Heeft u bouwplannen?

15 januari 2019
-
3 minuten

Snelle actie voorkomt extra investeringen Vanaf 2020 wordt een aantal normen die beschreven staan in het Besluit emissiearme huisvesting (Beh) aangescherpt. Voor bedrijven met bouwplannen kan dit een hogere investering met zich meebrengen. Tijdig actie ondernemen kan dit voorkomen.

Ammoniak en fijnstof

De aanscherping houdt in dat de maximale emissiewaarden voor dierenverblijven wat betreft ammoniak en fijnstof voor een aantal diercategorieën omlaaggaan. Dit geldt voor alle sectoren, behalve de biologische. De maximale waarden zijn afhankelijk van het moment van ingebruikname van een stal.

IPP

Voor varkens- en pluimveestallen die na 1 januari 2020 in gebruik worden genomen, gelden strengere eisen op het onderdeel ammoniak indien het dierenverblijf onderdeel is van een IPPC-installatie (installatie voor een industrieel bedrijf). Van een IPPC-installatie is sprake als er meer dan 750 zeugen, 2.000 vleesvarkens of 40.000 stuks pluimvee op het bedrijf aanwezig zijn.

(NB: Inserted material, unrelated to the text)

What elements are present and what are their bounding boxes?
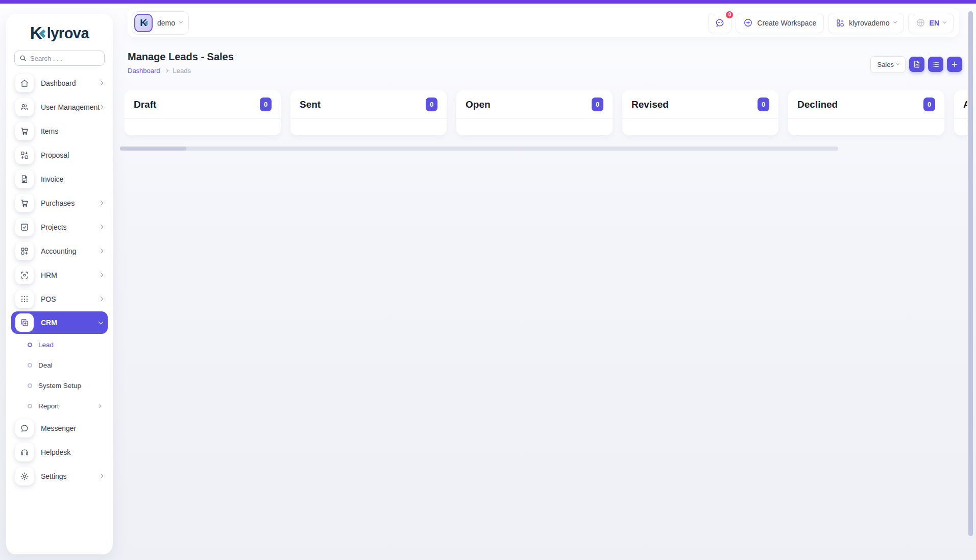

Tijdig vergunning aanvragen

Voor ondernemers die plannen hebben om een nieuwe stal te bouwen, is het dus raadzaam om tijdig een vergunning aan te vragen en te bouwen. Er kan dan namelijk nog gerekend worden met de huidige emissienormen, waardoor extra investeringen voorkomen kunnen worden. Het Besluit emissiearme huisvesting geldt voor heel Nederland. Naast dit landelijke kader zijn er provincies (bijvoorbeeld Noord-Brabant en Limburg) die nog een aanvullend ammoniakbeleid hebben.

Varkenshouderij

In de varkenshouderij worden voor nagenoeg alle diercategorieën de ammoniakeisen aangescherpt. Alleen de norm voor gespeende biggen blijft gelijk. Vleesvarkens stallen die na 1 januari 2020 in gebruik worden genomen, moeten voldoen aan een maximale emissiewaarde van 1,1 kilogram ammoniak per dierplaats per jaar. Guste en dragende zeugen gaan van 2,6 naar 1,3 kilogram ammoniak. De emissie van kraamzeugen moet zakken van 2,9 naar 2,5 kilogram ammoniak per dierplaats per jaar.

Het aanvragen en verkrijgen van vergunningen kan heel wat tijd in beslag nemen

Pluimveehouderij

Vanaf 1 januari 2020 geldt voor vleeskuikens een norm van 0,024 kilogram ammoniak per dier. Deze norm ligt nu op 0,035. Ook voor (groot)ouderdieren van vleeskuikens gaat de norm fors omlaag, van 0,435 naar 0,250 kilogram ammoniak per dierplaats per jaar. Voor opfokhennen en hanen van legrassen daalt de norm van 0,110 naar 0,051 kilogram ammoniak per dierplaats per jaar.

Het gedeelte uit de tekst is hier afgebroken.